Before ten o'clock the tents were pitched, a roaring camp fire threw
its comforting glow upon the scene, and the two patrols were
discussing their hard-earned and frugal supper with commendable
avidity that betokened a healthy mind in a healthy body.

"Now, lads," exclaimed the Scoutmaster, as soon as the meal was
concluded, "we must turn in. It has been a long day for us, and I
don't suppose the majority of you will sleep very soundly the first
night under canvas. But no talking, mind. There is a time for
everything, and if talking is kept up those who might otherwise be
able to sleep will be disturbed. Good-night!"



CHAPTER VI

A SPOILT BREAKFAST


"ANYONE awake?" enquired Mr Trematon softly, thrusting his head
through the partially unlaced opening of the tent, where the eight
"Otters" were lying like the spokes of a wheel, each lad's feet
towards the tent-pole.

"I am, sir," replied Atherton and Green.

"Slip on your things and come out. I've a little job for you."

Without hesitation the two lads obeyed, and were soon blinking in the
early morning sun. It was just after five o'clock - réveillé was to
be at half-past six.

The air was keen and the dew still thick upon the short grass. The
village of Polkerwyck was yet in shadow, for the sun had not risen
sufficiently high to throw its slanting beams upon the deep-set
hamlet. But already there were signs of activity, for several of the
fishing boats that had been out all night had just returned and were
landing their cargoes for conveyance to the nearest railway station.
So still was the air that the reflections of the frowning cliffs and
the deep browns of the tanned sails were faithfully reproduced in the
placid water. The morning mist still lingered on the hill-tops, and
drifted in ill-defined patches across the headlands that defined the
limits of the bay.

"Best part of the day, sir," said Atherton cheerfully, as he surveyed
the scene of tranquillity.

"It is," assented Mr Trematon. "It makes one pity the sluggards who
never see the sun rise. But I want you two to come with me across the
Polkerwyck. Old Varco promised he'd have an old boat's mast ready for
use as a flagstaff, and I want to commence our first day on Seal
Island by saluting the flag."

It was now nearly high tide, and thanks to the steepness of the shore
there was little difficulty in launching the smallest boat. The
Scoutmaster steered, while Atherton and Green rowed.

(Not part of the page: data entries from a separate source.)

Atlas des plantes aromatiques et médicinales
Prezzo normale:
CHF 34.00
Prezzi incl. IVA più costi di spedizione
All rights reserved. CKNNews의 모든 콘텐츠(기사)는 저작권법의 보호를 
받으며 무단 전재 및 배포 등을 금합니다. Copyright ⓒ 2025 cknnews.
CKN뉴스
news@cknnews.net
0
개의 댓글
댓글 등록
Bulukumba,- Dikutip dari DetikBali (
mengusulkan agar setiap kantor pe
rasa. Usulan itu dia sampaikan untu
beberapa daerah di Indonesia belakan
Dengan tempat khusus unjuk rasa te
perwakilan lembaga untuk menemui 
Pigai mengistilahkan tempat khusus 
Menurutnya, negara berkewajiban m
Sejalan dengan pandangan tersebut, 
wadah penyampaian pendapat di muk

"Isn't the water clear," said Green, looking over the side. "I wish
we could have a bathe."

"All in good time," replied Mr Trematon. "There's a splendid bathing
cove just past that point of the island, where there is hardly any
current."

"How do we get there, sir?" asked Atherton. "The cliffs rise straight
from the sea."

"There's a path leading to a cave, that in turn communicates with the
sea. It used to be a favourite smugglers' haunt a century or more
ago. Easy now, Green, we're nearly there."

The boat's forefoot grounded on the sand; Green jumped out and
secured the painter, while the Scoutmaster and the Leader stowed the
oars and sprang ashore.

"Here's the mast," said Mr Trematon, indicating a thirty-foot pole
lying on the little stone quay. "I see Varco has rove some signal
halliards - thoughtful man."

"It's a lump, sir," remarked Green. "How are we to get it into the
boat? It will project ten feet at each end, and we will have no end
of a job to row."

"I don't mean to place it in the boat. We'll tow it. Atherton, make
this rope fast to that ring-bolt: we'll parbuckle the spar."

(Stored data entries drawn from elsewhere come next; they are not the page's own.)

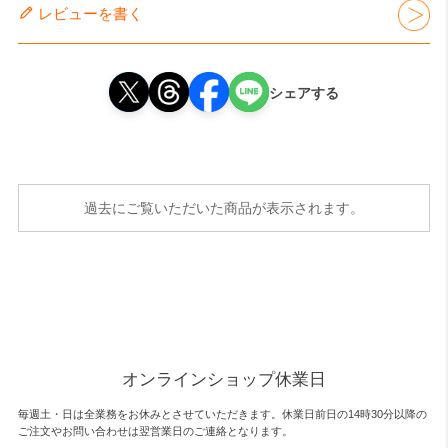
レビューを書く
シェアする
過去にご覧いただいた商品が表示されます。
オンラインショップ休業日
毎週土・日は全業務をお休みとさせていただきます。休業日前日の14時30分以降の
ご注文やお問い合わせは翌営業日のご連絡となります。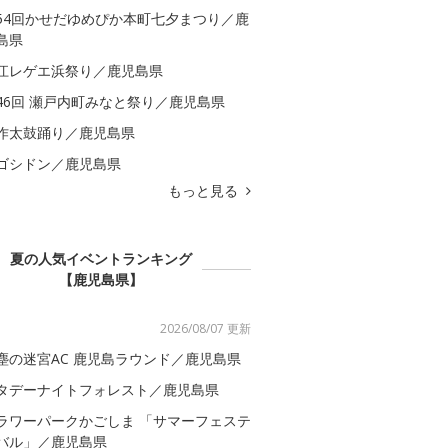
54回かせだゆめぴか本町七夕まつり／鹿
島県
江レゲエ浜祭り／鹿児島県
46回 瀬戸内町みなと祭り／鹿児島県
作太鼓踊り／鹿児島県
ゴシドン／鹿児島県
もっと見る
夏の人気イベントランキング
【鹿児島県】
2026/08/07 更新
塵の迷宮AC 鹿児島ラウンド／鹿児島県
タデーナイトフォレスト／鹿児島県
ラワーパークかごしま 「サマーフェステ
バル」／鹿児島県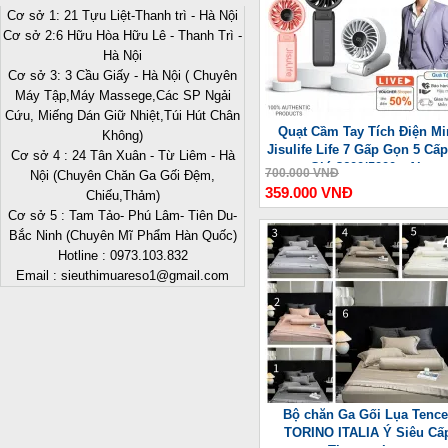
Cơ sở 1: 21 Tựu Liệt-Thanh trì - Hà Nội
Cơ sở 2:6 Hữu Hòa Hữu Lê - Thanh Trì -
Hà Nội
Cơ sở 3: 3 Cầu Giấy - Hà Nội ( Chuyên
Máy Tập,Máy Massege,Các SP Ngải
Cứu, Miếng Dán Giữ Nhiệt,Túi Hút Chân
Quạt Cầm Tay Tích Điện Mi
Không)
Jisulife Life 7 Gấp Gọn 5 Cấ
Cơ sở 4 : 24 Tân Xuân - Từ Liêm - Hà
Gió 3600/5000mAh
700.000 VNĐ
Nội (Chuyên Chăn Ga Gối Đệm,
359.000 VNĐ
Chiếu,Thảm)
Cơ sở 5 : Tam Tảo- Phú Lâm- Tiên Du-
Bắc Ninh (Chuyên Mĩ Phẩm Hàn Quốc)
-
Hotline : 0973.103.832
Email : sieuthimuareso1@gmail.com
Bộ chăn Ga Gối Lụa Tence
TORINO ITALIA Ý Siêu Cấ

The Leader knew what his Scoutmaster meant. To push the mast over the
edge of the quay would scratch the paint and roughen the wood. Making
the end of his rope fast to a ring about a foot from the edge of the
wharf, Atherton waited till Mr Trematon had performed a similar
operation, the two ropes being twenty feet apart. Carefully the spar
was rolled till it rested on the ropes, the "free ends" of which the
Scoutmaster and Atherton held.

"Push the mast over the quay, Green," said Mr Trematon.

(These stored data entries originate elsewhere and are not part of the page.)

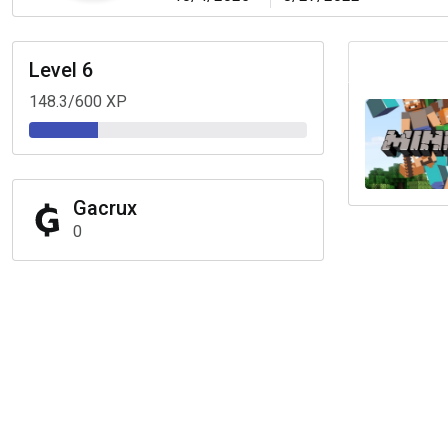
Level
6
148.3
/
600
XP
Gacrux
0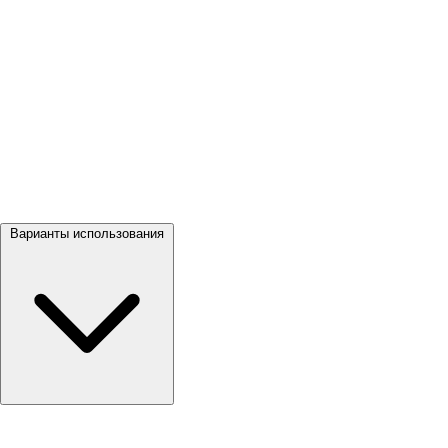
Посмотреть все →
Варианты использования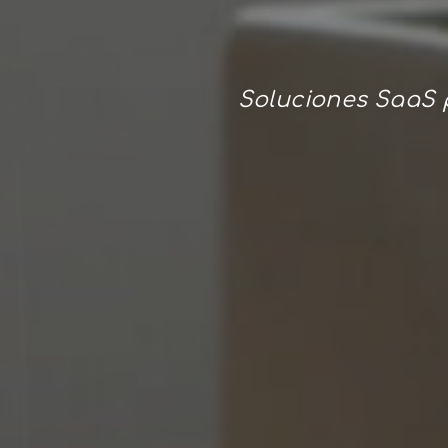
Soluciones SaaS p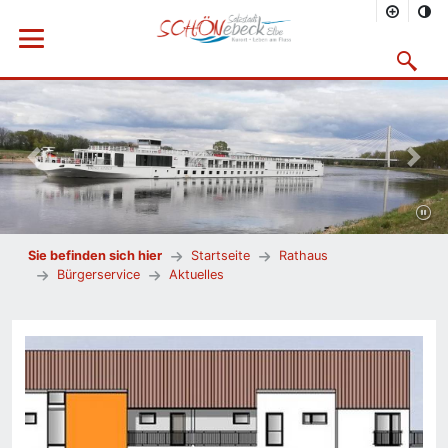
Menü öffnen
Suchmask
Vorheriges Bild
Nächs
Sie befinden sich hier
Startseite
Rathaus
Bürgerservice
Aktuelles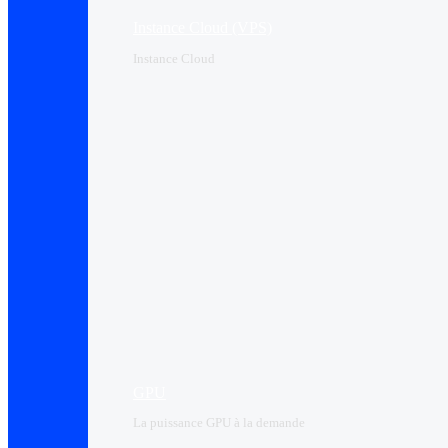
Instance Cloud (VPS)
Instance Cloud
GPU
La puissance GPU à la demande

The pole, prevented from falling by the bights of the ropes, was now
easily and slowly lowered into the water, and attached by its tapered
end to the stern of the boat.

"That went smoothly enough, sir," said Green.

"Yes, two men can parbuckle a suitably-shaped object of thrice their
combined weight. All the same it won't be such an easy task to haul
the mast up the slope of Seal Island."

Upon landing on the Island, Atherton took the tapering end on his
shoulder, Mr Trematon and Green supporting the heavier end.

"Don't keep step," urged the Scoutmaster, "or the mast will sway and
possibly capsize us. Now, proceed."

It was no light work carrying the thirty-foot spar up the steep path,
but dogged energy prevailed, and before it was half-past six the
flagstaff was in position, ready for the hoisting of the Union Jack.

The first call on Hayes' bugle brought the Scouts from their tents.
Baker and Pat Coventry, who overnight had been detailed for cooks,
raced off' to construct earth ovens and light fires. Sayers, Scott,
and Armstrong, the three Tenderfoots, marched off with buckets to
bring a supply of water from the spring that the Scoutmaster had
pointed out; Everest and Fraser took a boat and crossed to the
mainland to procure milk, eggs and bacon from the farm; while the
rest of the two patrols opened up tents and aired the bedding.

At seven, coffee and bread and butter were served out: not a standing
meal, but merely a "stay" before breakfast. This was followed by
prayers, then all hands fell in for bathing parade.

All except Atherton and Green were somewhat surprised when Mr
Trematon led the way, not to the landing-place, but up hill in the
direction of the ruined hermitage.

"What's that?" exclaimed young Armstrong, as a small brown animal
with a tuft of white on its tail darted into a hole on the site of
the path. "Why, I believe it's a rabbit."

"Look, there are dozens of them," added Everest, pointing to a hollow
about two hundred yards off. "There they go as hard as they can."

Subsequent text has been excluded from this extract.